■ Task data
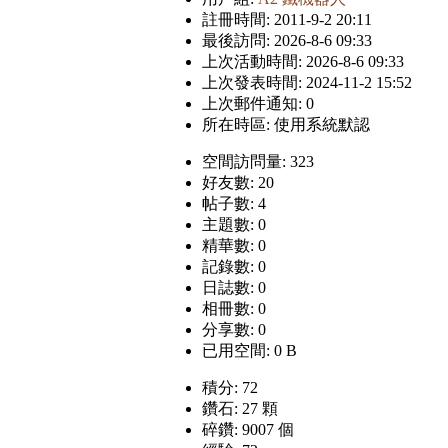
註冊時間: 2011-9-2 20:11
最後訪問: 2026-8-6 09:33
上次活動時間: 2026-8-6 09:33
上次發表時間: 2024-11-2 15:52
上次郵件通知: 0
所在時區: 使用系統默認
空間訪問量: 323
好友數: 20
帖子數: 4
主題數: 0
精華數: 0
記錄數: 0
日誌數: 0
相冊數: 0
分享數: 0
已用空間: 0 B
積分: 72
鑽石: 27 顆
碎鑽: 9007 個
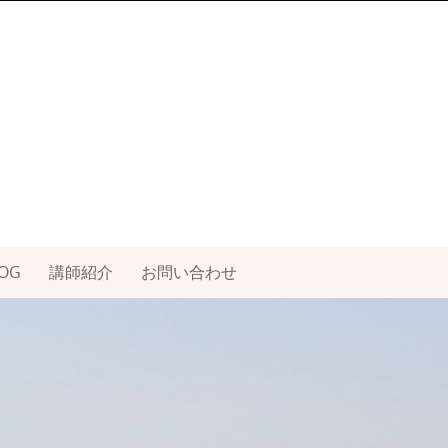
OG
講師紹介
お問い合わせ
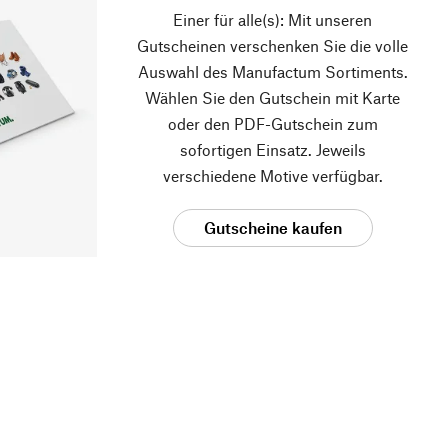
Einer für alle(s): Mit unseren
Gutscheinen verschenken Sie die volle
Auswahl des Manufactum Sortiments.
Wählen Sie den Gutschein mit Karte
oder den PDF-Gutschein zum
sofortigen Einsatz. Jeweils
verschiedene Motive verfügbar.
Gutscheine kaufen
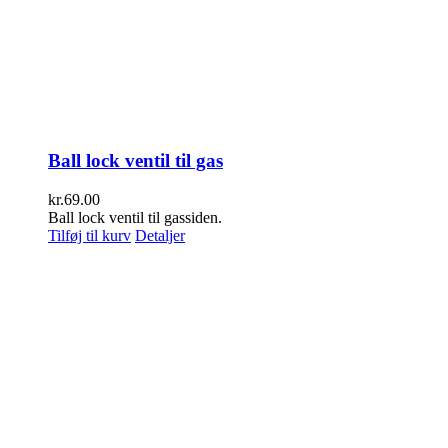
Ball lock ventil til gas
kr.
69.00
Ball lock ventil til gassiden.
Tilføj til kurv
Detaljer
--
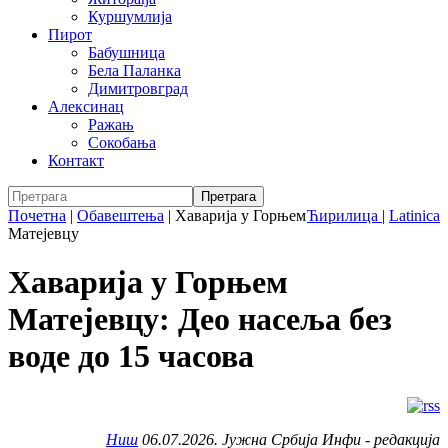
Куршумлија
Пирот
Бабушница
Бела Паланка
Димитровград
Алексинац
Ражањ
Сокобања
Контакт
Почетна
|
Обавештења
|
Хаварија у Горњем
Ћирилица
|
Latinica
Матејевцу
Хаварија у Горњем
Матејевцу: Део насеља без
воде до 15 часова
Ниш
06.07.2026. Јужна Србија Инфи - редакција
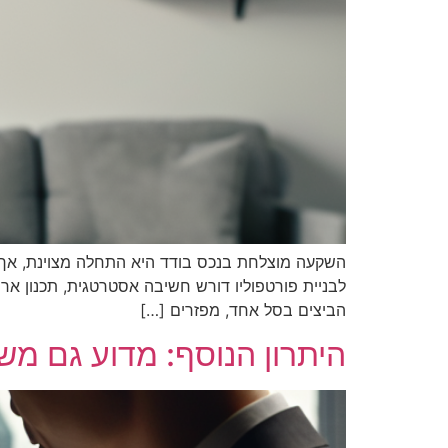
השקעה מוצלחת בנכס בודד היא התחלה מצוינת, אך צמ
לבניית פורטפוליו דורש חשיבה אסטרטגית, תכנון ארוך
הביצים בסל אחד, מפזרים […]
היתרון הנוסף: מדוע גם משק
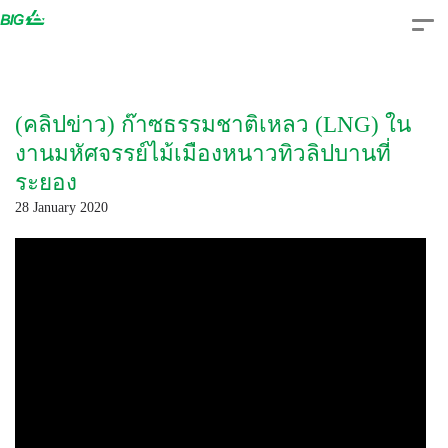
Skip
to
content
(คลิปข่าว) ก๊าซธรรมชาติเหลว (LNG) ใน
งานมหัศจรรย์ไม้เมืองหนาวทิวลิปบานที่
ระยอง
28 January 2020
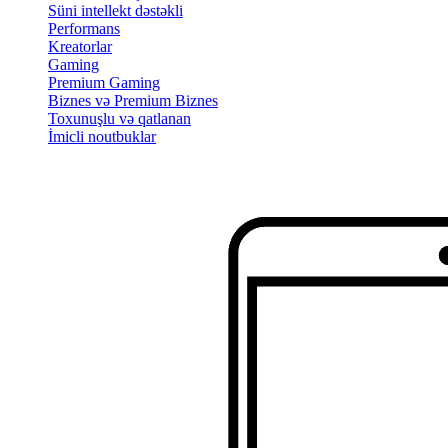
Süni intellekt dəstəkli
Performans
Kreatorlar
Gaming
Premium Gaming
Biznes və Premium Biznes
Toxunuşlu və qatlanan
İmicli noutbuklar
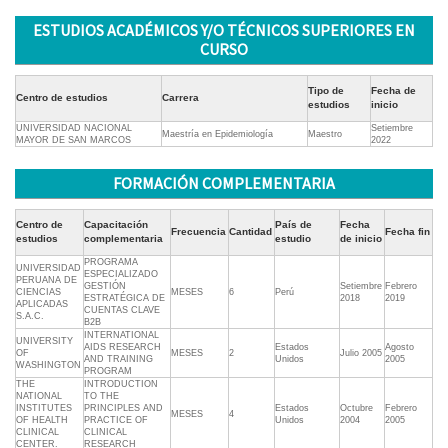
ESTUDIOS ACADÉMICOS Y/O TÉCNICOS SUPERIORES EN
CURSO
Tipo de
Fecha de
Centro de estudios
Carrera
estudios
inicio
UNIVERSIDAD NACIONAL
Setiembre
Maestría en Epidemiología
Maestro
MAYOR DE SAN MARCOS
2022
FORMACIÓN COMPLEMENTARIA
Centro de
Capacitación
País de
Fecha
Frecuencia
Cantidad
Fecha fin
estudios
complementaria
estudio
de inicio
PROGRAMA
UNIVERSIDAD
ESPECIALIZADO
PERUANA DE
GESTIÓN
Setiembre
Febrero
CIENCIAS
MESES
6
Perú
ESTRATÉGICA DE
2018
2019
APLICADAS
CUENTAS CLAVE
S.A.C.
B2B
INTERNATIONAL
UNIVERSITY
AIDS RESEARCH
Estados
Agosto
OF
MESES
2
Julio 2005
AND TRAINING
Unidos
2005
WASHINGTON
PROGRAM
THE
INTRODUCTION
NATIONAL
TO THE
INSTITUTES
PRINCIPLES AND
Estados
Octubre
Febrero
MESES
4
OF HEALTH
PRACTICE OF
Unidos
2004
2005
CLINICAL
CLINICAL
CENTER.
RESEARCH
* * *
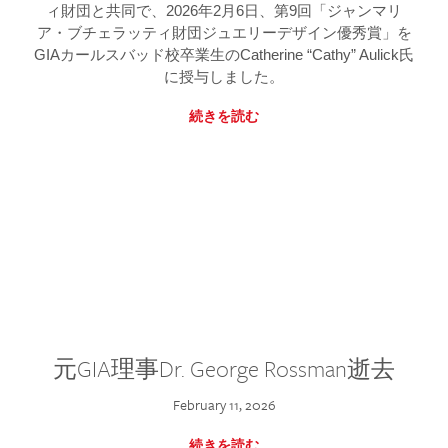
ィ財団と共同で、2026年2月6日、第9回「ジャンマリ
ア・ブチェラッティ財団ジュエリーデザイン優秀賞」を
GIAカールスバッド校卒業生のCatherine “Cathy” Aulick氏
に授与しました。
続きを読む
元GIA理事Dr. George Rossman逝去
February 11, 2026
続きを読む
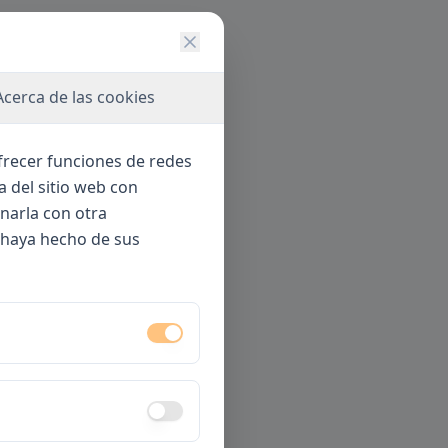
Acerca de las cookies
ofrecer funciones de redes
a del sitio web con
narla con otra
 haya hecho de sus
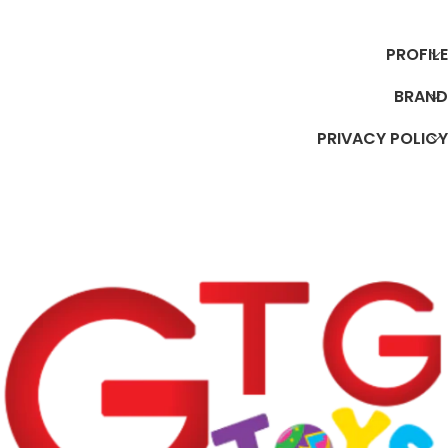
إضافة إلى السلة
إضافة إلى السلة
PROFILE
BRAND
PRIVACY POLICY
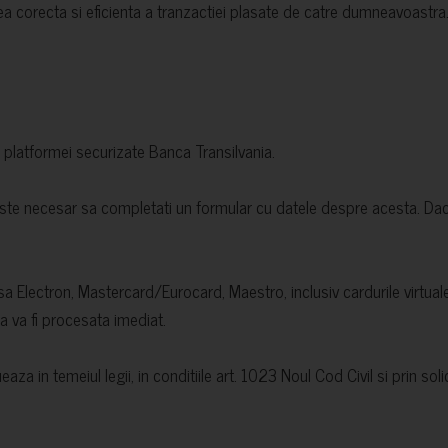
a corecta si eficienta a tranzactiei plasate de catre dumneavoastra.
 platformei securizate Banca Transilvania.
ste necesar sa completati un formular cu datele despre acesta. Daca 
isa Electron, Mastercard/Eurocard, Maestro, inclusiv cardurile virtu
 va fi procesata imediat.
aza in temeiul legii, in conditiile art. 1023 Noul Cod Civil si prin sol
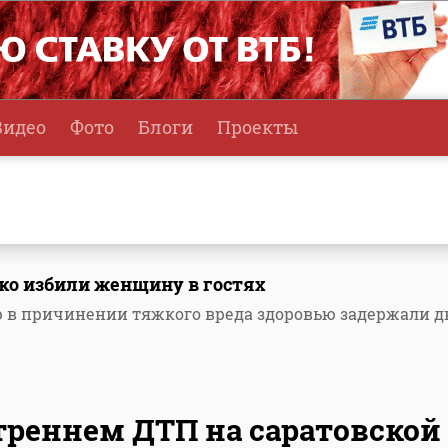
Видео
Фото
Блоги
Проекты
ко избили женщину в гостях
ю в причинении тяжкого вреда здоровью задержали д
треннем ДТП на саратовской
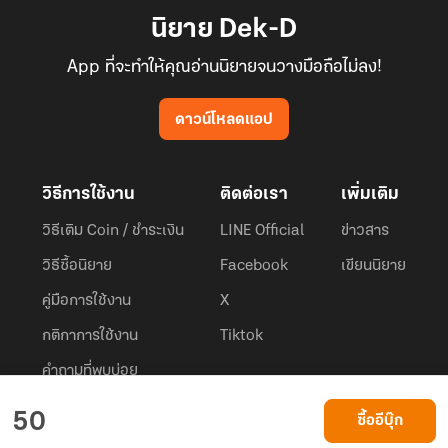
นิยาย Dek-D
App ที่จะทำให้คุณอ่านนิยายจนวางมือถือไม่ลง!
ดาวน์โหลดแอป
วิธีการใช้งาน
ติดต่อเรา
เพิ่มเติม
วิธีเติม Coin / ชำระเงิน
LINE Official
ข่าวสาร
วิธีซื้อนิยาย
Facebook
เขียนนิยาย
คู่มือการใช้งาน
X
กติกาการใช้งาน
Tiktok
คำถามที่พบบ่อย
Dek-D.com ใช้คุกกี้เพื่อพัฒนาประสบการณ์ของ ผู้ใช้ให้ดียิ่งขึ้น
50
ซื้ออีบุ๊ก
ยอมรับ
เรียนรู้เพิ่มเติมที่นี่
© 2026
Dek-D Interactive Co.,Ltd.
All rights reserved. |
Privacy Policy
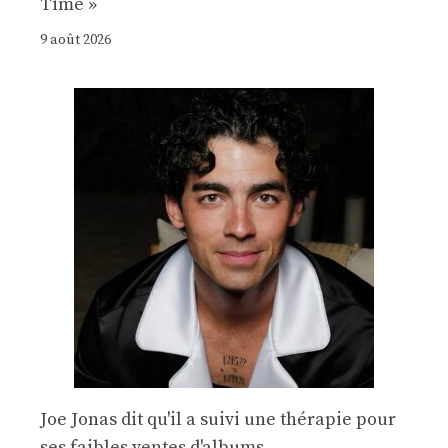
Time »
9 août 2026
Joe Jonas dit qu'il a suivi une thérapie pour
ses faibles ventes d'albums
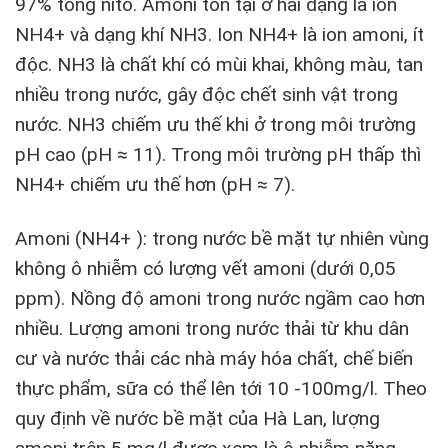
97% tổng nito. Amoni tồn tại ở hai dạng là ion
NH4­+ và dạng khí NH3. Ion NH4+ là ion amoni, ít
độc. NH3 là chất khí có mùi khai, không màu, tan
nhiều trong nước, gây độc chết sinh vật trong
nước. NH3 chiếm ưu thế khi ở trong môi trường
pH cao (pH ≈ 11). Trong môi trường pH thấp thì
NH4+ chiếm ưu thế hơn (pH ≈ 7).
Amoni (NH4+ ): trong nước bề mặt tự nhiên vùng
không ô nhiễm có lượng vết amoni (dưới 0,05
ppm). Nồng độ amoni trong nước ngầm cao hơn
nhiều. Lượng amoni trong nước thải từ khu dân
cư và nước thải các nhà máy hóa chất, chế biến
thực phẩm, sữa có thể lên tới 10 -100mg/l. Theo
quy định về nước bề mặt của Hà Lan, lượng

■ Directions for this task
The lines above starting at the one that holds "השקעה מוצלחת בנכס" and ending at the one that holds "CUENTAS CLAVE" are to be written out exactly, ends included, and no pictures are to be copied.

■ Expected output
השקעה מוצלחת בנכס בודד היא התחלה מצוינת, אך צמ
לבניית פורטפוליו דורש חשיבה אסטרטגית, תכנון ארוך
הביצים בסל אחד, מפזרים […]
היתרון הנוסף: מדוע גם משק
Skip
to
content
(คลิปข่าว) ก๊าซธรรมชาติเหลว (LNG) ใน
งานมหัศจรรย์ไม้เมืองหนาวทิวลิปบานที่
ระยอง
28 January 2020
Süni intellekt dəstəkli
Performans
Kreatorlar
Gaming
Premium Gaming
Biznes və Premium Biznes
Toxunuşlu və qatlanan
İmicli noutbuklar
ESTUDIOS ACADÉMICOS Y/O TÉCNICOS SUPERIORES EN
CURSO
Tipo de
Fecha de
Centro de estudios
Carrera
estudios
inicio
UNIVERSIDAD NACIONAL
Setiembre
Maestría en Epidemiología
Maestro
MAYOR DE SAN MARCOS
2022
FORMACIÓN COMPLEMENTARIA
Centro de
Capacitación
País de
Fecha
Frecuencia
Cantidad
Fecha fin
estudios
complementaria
estudio
de inicio
PROGRAMA
UNIVERSIDAD
ESPECIALIZADO
PERUANA DE
GESTIÓN
Setiembre
Febrero
CIENCIAS
MESES
6
Perú
ESTRATÉGICA DE
2018
2019
APLICADAS
CUENTAS CLAVE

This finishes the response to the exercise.